▸ Data excerpts:

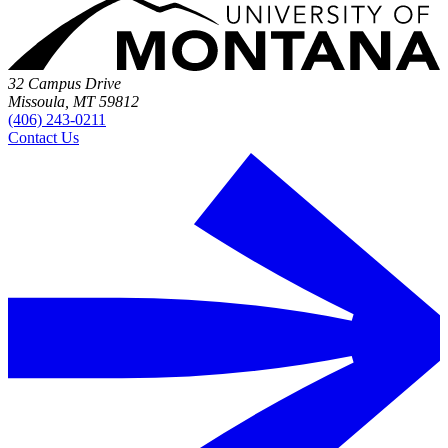
32 Campus Drive
Missoula, MT 59812
(406) 243-0211
Contact Us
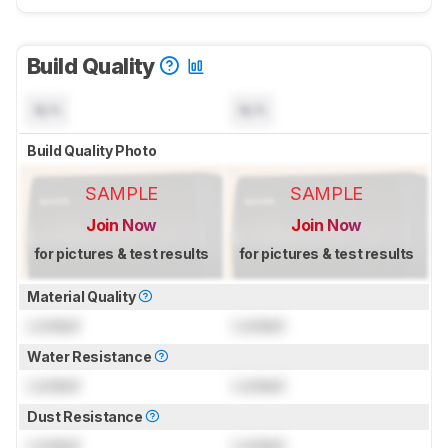
Build Quality
N/A
N/A
Build Quality Photo
SAMPLE
SAMPLE
Join Now
Join Now
for pictures & test results
for pictures & test results
Material Quality
Locked
Locked
Water Resistance
Locked
Locked
Dust Resistance
Locked
Locked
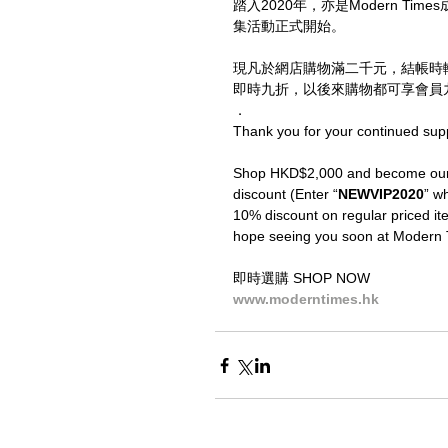
踏入2020年，亦是Modern T
集活動正式開始。
現凡於網店購物滿二千元，結帳時
即時九折，以後來購物都可享會員九
．
Thank you for your continued sup
Shop HKD$2,000 and become our V
discount (Enter “
NEWVIP2020
” wh
10% discount on regular priced ite
hope seeing you soon at Modern 
即時選購 SHOP NOW
www.moderntimes.hk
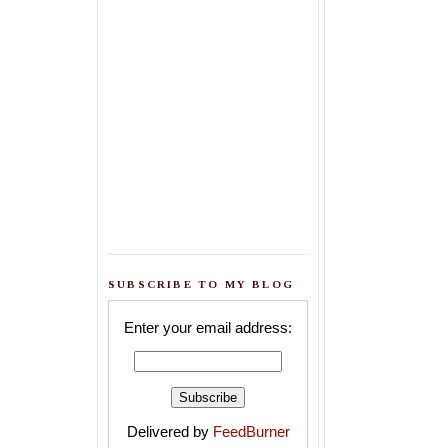
SUBSCRIBE TO MY BLOG
Enter your email address:
Delivered by
FeedBurner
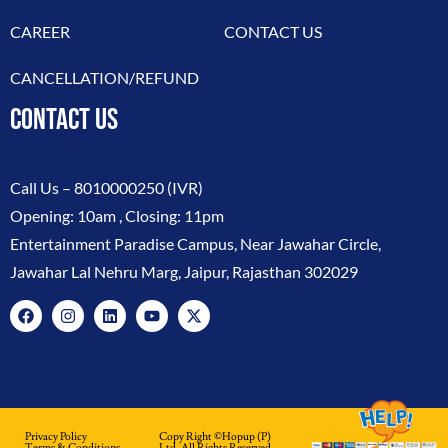
CAREER
CONTACT US
CANCELLATION/REFUND
CONTACT US
Call Us –
8010000250
(IVR)
Opening: 10am , Closing: 11pm
Entertainment Paradise Campus, Near Jawahar Circle,
Jawahar Lal Nehru Marg, Jaipur, Rajasthan 302029
Privacy Policy
Copy Right ©hopup (p)
Terms & Conditions
Ltd. All Rights Reserved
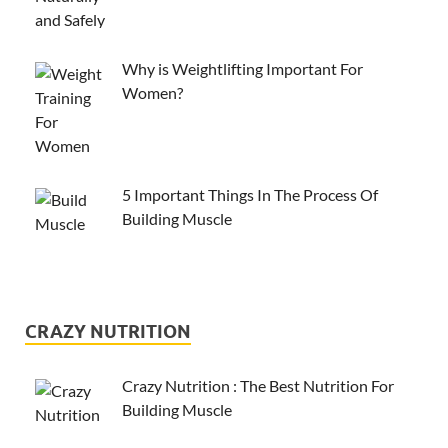
Why is Weightlifting Important For
Women?
5 Important Things In The Process Of
Building Muscle
CRAZY NUTRITION
Crazy Nutrition : The Best Nutrition For
Building Muscle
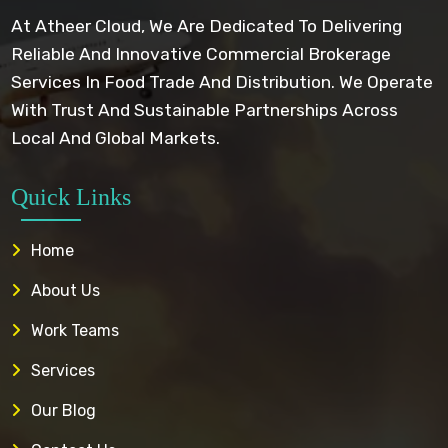
At Atheer Cloud, We Are Dedicated To Delivering
Reliable And Innovative Commercial Brokerage
Services In Food Trade And Distribution. We Operate
With Trust And Sustainable Partnerships Across
Local And Global Markets.
Quick Links
Home
About Us
Work Teams
Services
Our Blog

▸ What this task involves:
How many lines in the data above contain the string "Campus"? Reply with only the number.

▸ Answer to this problem:
2